§ **About this task**
Write out, without any change, the lines in the material below that run from the line with "g Economic Indicators." through the line with "ot, Inc. (HD).", both included.

§ **Source records**
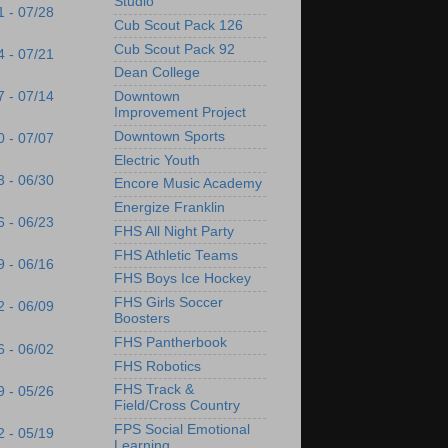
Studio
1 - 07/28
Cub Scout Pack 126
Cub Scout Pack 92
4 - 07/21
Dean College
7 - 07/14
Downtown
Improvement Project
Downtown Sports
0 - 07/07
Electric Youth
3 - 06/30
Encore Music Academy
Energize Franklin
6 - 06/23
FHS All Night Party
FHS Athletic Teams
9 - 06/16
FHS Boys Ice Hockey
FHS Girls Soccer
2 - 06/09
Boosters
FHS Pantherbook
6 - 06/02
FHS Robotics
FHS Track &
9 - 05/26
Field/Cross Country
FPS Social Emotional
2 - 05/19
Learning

--

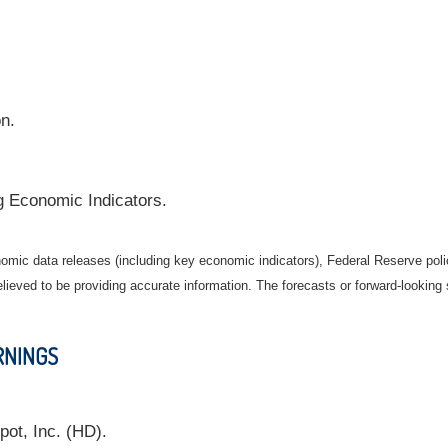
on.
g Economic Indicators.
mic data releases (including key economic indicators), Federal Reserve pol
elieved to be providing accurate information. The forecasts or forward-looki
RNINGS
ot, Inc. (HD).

§ **Response to this task**
g Economic Indicators.
mic data releases (including key economic indicators), Federal Reserve pol
elieved to be providing accurate information. The forecasts or forward-looki
RNINGS
ot, Inc. (HD).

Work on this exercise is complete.